→ TASK TO CARRY OUT: Whichever lines of the material contain "label", copy each of them.

=====

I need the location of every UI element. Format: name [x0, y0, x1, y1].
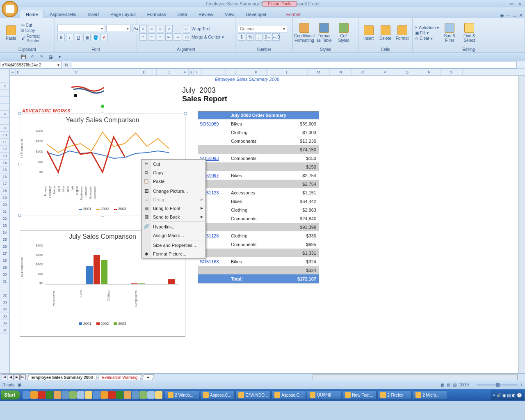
- close-icon[interactable]: ✕: [516, 1, 523, 7]
- sheet-tab-warning[interactable]: Evaluation Warning: [98, 374, 142, 380]
- align-right-button[interactable]: ≡: [157, 33, 164, 41]
- ql-icon[interactable]: [132, 391, 139, 399]
- ql-icon[interactable]: [139, 391, 147, 399]
- merge-center-button[interactable]: ▭Merge & Center▾: [183, 33, 224, 41]
- font-color-button[interactable]: A: [100, 34, 108, 41]
- fill-color-button[interactable]: 🪣: [92, 34, 99, 41]
- col-header[interactable]: J: [226, 69, 246, 75]
- col-header[interactable]: N: [330, 69, 352, 75]
- resize-handle-w[interactable]: [18, 163, 21, 166]
- row-header[interactable]: 10: [0, 132, 9, 139]
- find-select-button[interactable]: Find & Select: [460, 19, 478, 46]
- zoom-out-button[interactable]: −: [472, 383, 474, 387]
- maximize-icon[interactable]: ▭: [508, 1, 515, 7]
- row-header[interactable]: 13: [0, 153, 9, 160]
- zoom-slider[interactable]: [477, 384, 518, 386]
- ql-icon[interactable]: [38, 391, 46, 399]
- ql-icon[interactable]: [93, 391, 100, 399]
- view-layout-icon[interactable]: ▤: [447, 383, 450, 387]
- qat-save-button[interactable]: 💾: [20, 53, 27, 60]
- percent-button[interactable]: %: [247, 33, 254, 41]
- fill-button[interactable]: ▣ Fill ▾: [415, 31, 439, 35]
- indent-inc-button[interactable]: ⇥: [174, 33, 181, 41]
- rotate-handle[interactable]: [101, 105, 104, 108]
- menu-item[interactable]: 📋Paste: [142, 177, 205, 185]
- formula-bar[interactable]: [72, 61, 517, 68]
- minimize-icon[interactable]: ─: [500, 1, 507, 7]
- format-as-table-button[interactable]: Format as Table: [315, 19, 333, 46]
- resize-handle-s[interactable]: [101, 214, 104, 217]
- system-tray[interactable]: « 🔊 ▣ ▤ ◐ 🕐: [491, 390, 524, 400]
- underline-button[interactable]: U: [75, 34, 82, 41]
- dec-decimal-button[interactable]: ←.0: [272, 33, 280, 41]
- view-normal-icon[interactable]: ▦: [441, 383, 444, 387]
- align-top-button[interactable]: ≡: [139, 25, 147, 32]
- name-box[interactable]: x7f4d496937f8c24c 2▾: [0, 61, 62, 68]
- border-button[interactable]: ▦: [83, 34, 91, 41]
- col-header[interactable]: B: [16, 69, 21, 75]
- menu-item[interactable]: ▥Send to Back▶: [142, 212, 205, 221]
- ribbon-restore-icon[interactable]: ▭: [512, 13, 516, 18]
- qat-redo-button[interactable]: ↷: [38, 53, 45, 60]
- tab-developer[interactable]: Developer: [240, 10, 272, 18]
- row-header[interactable]: 33: [0, 299, 9, 306]
- sort-filter-button[interactable]: Sort & Filter: [441, 19, 459, 46]
- resize-handle-nw[interactable]: [18, 112, 21, 115]
- sheet-tab-active[interactable]: Employee Sales Summary 2008: [27, 374, 97, 380]
- taskbar-button[interactable]: 2 Firefox: [377, 390, 412, 399]
- col-header[interactable]: D: [132, 69, 157, 75]
- help-icon[interactable]: ◉: [500, 13, 504, 18]
- number-format-combo[interactable]: General▾: [238, 25, 287, 32]
- tab-formulas[interactable]: Formulas: [142, 10, 172, 18]
- macro-record-icon[interactable]: ▣: [18, 383, 21, 387]
- row-header[interactable]: [0, 104, 9, 111]
- zoom-in-button[interactable]: +: [520, 383, 523, 387]
- align-left-button[interactable]: ≡: [139, 33, 147, 41]
- taskbar-button[interactable]: 2 Micro...: [413, 390, 447, 399]
- row-header[interactable]: 12: [0, 146, 9, 153]
- tab-aspose[interactable]: Aspose.Cells: [44, 10, 82, 18]
- tab-review[interactable]: Review: [193, 10, 219, 18]
- row-header[interactable]: 14: [0, 160, 9, 167]
- col-header[interactable]: M: [308, 69, 330, 75]
- row-header[interactable]: 15: [0, 167, 9, 173]
- order-link[interactable]: SO51163: [198, 259, 231, 264]
- tab-pagelayout[interactable]: Page Layout: [105, 10, 142, 18]
- row-header[interactable]: 25: [0, 236, 9, 243]
- qat-undo-button[interactable]: ↶: [29, 53, 36, 60]
- cut-button[interactable]: ✂Cut: [21, 23, 52, 27]
- col-header[interactable]: H: [194, 69, 201, 75]
- align-bottom-button[interactable]: ≡: [157, 25, 164, 32]
- ql-icon[interactable]: [108, 391, 116, 399]
- delete-cells-button[interactable]: Delete: [378, 19, 393, 46]
- wrap-text-button[interactable]: ↩Wrap Text: [183, 25, 224, 32]
- tab-nav-prev[interactable]: ◀: [8, 374, 14, 380]
- row-header[interactable]: 22: [0, 215, 9, 222]
- clear-button[interactable]: ◇ Clear ▾: [415, 36, 439, 41]
- row-header[interactable]: [0, 76, 9, 83]
- ql-icon[interactable]: [77, 391, 84, 399]
- view-break-icon[interactable]: ▥: [453, 383, 457, 387]
- zoom-level[interactable]: 100%: [459, 383, 470, 387]
- font-name-combo[interactable]: ▾: [57, 25, 105, 32]
- row-header[interactable]: 29: [0, 264, 9, 271]
- ribbon-minimize-icon[interactable]: ─: [507, 13, 510, 18]
- col-header[interactable]: E: [157, 69, 181, 75]
- ql-icon[interactable]: [85, 391, 92, 399]
- taskbar-button[interactable]: QQ邮箱 - ...: [307, 390, 341, 399]
- col-header[interactable]: F: [181, 69, 189, 75]
- row-header[interactable]: 26: [0, 243, 9, 250]
- start-button[interactable]: Start: [1, 390, 20, 399]
- col-header[interactable]: L: [267, 69, 308, 75]
- tab-insert[interactable]: Insert: [82, 10, 105, 18]
- row-header[interactable]: 27: [0, 250, 9, 257]
- ql-icon[interactable]: [30, 391, 38, 399]
- italic-button[interactable]: I: [66, 34, 73, 41]
- ql-icon[interactable]: [69, 391, 77, 399]
- ql-icon[interactable]: [62, 391, 69, 399]
- row-header[interactable]: 37: [0, 327, 9, 334]
- row-header[interactable]: 19: [0, 194, 9, 201]
- row-header[interactable]: 28: [0, 257, 9, 264]
- order-link[interactable]: SO51089: [198, 121, 231, 126]
- ql-icon[interactable]: [100, 391, 108, 399]
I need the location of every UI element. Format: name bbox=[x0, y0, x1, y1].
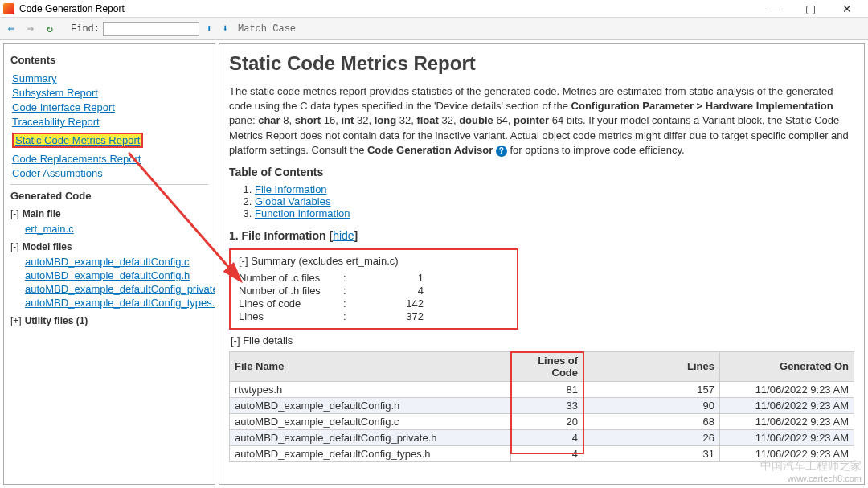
minimize-button[interactable]: — bbox=[756, 1, 792, 17]
nav-interface[interactable]: Code Interface Report bbox=[12, 101, 115, 113]
toc-header: Table of Contents bbox=[229, 166, 854, 178]
nav-subsystem[interactable]: Subsystem Report bbox=[12, 87, 98, 99]
toc-global-vars[interactable]: Global Variables bbox=[255, 195, 330, 207]
th-lines[interactable]: Lines bbox=[583, 351, 720, 381]
summary-box: [-] Summary (excludes ert_main.c) Number… bbox=[229, 248, 518, 330]
file-ert-main[interactable]: ert_main.c bbox=[25, 223, 208, 235]
th-loc[interactable]: Lines of Code bbox=[511, 351, 583, 381]
th-filename[interactable]: File Name bbox=[230, 351, 511, 381]
find-next-button[interactable]: ⬇ bbox=[219, 23, 231, 35]
page-title: Static Code Metrics Report bbox=[229, 52, 854, 75]
toolbar: ⇐ ⇒ ↻ Find: ⬆ ⬇ Match Case bbox=[0, 18, 868, 40]
table-row: autoMBD_example_defaultConfig.c206811/06… bbox=[230, 413, 854, 429]
intro-paragraph: The static code metrics report provides … bbox=[229, 84, 854, 158]
match-case-toggle[interactable]: Match Case bbox=[238, 23, 296, 35]
table-row: autoMBD_example_defaultConfig_types.h431… bbox=[230, 445, 854, 461]
model-file-3[interactable]: autoMBD_example_defaultConfig_types.h bbox=[25, 297, 208, 309]
help-icon[interactable]: ? bbox=[496, 146, 507, 157]
find-prev-button[interactable]: ⬆ bbox=[203, 23, 215, 35]
table-row: autoMBD_example_defaultConfig_private.h4… bbox=[230, 429, 854, 445]
window-title: Code Generation Report bbox=[19, 3, 125, 14]
forward-button[interactable]: ⇒ bbox=[23, 21, 39, 37]
file-table: File Name Lines of Code Lines Generated … bbox=[229, 351, 854, 462]
nav-static-metrics[interactable]: Static Code Metrics Report bbox=[15, 134, 140, 146]
table-row: autoMBD_example_defaultConfig.h339011/06… bbox=[230, 397, 854, 413]
maximize-button[interactable]: ▢ bbox=[792, 1, 829, 17]
title-bar: Code Generation Report — ▢ ✕ bbox=[0, 0, 868, 18]
sidebar: Contents Summary Subsystem Report Code I… bbox=[3, 43, 215, 485]
main-file-label: Main file bbox=[23, 208, 61, 219]
nav-traceability[interactable]: Traceability Report bbox=[12, 116, 100, 128]
nav-assumptions[interactable]: Coder Assumptions bbox=[12, 167, 103, 179]
utility-files-label: Utility files (1) bbox=[25, 315, 88, 326]
toc-func-info[interactable]: Function Information bbox=[255, 207, 350, 219]
find-label: Find: bbox=[71, 23, 100, 35]
content-pane: Static Code Metrics Report The static co… bbox=[219, 43, 865, 485]
toc-file-info[interactable]: File Information bbox=[255, 183, 327, 195]
summary-title[interactable]: [-] Summary (excludes ert_main.c) bbox=[239, 255, 509, 267]
back-button[interactable]: ⇐ bbox=[3, 21, 19, 37]
expand-utility-icon[interactable]: [+] bbox=[10, 315, 22, 326]
find-input[interactable] bbox=[103, 22, 199, 36]
nav-summary[interactable]: Summary bbox=[12, 72, 57, 84]
hide-link[interactable]: hide bbox=[333, 229, 354, 242]
model-file-0[interactable]: autoMBD_example_defaultConfig.c bbox=[25, 256, 208, 268]
toc: File Information Global Variables Functi… bbox=[229, 183, 854, 219]
refresh-button[interactable]: ↻ bbox=[42, 21, 58, 37]
table-row: rtwtypes.h8115711/06/2022 9:23 AM bbox=[230, 381, 854, 397]
contents-header: Contents bbox=[10, 54, 208, 66]
collapse-main-icon[interactable]: [-] bbox=[10, 208, 19, 219]
model-file-2[interactable]: autoMBD_example_defaultConfig_private.h bbox=[25, 283, 208, 295]
model-file-1[interactable]: autoMBD_example_defaultConfig.h bbox=[25, 269, 208, 281]
collapse-model-icon[interactable]: [-] bbox=[10, 241, 19, 252]
model-files-label: Model files bbox=[23, 241, 72, 252]
section-1-header: 1. File Information [hide] bbox=[229, 229, 854, 242]
th-generated[interactable]: Generated On bbox=[720, 351, 854, 381]
generated-code-header: Generated Code bbox=[10, 190, 208, 202]
file-details-toggle[interactable]: [-] File details bbox=[231, 334, 854, 347]
app-icon bbox=[3, 3, 14, 14]
close-button[interactable]: ✕ bbox=[829, 1, 865, 17]
nav-replacements[interactable]: Code Replacements Report bbox=[12, 153, 141, 165]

=====

→ TASK SOLUTION:
main-file-label: Main file bbox=[23, 208, 61, 219]
utility-files-label: Utility files (1) bbox=[25, 315, 88, 326]
find-label: Find: bbox=[71, 23, 100, 35]
model-files-label: Model files bbox=[23, 241, 72, 252]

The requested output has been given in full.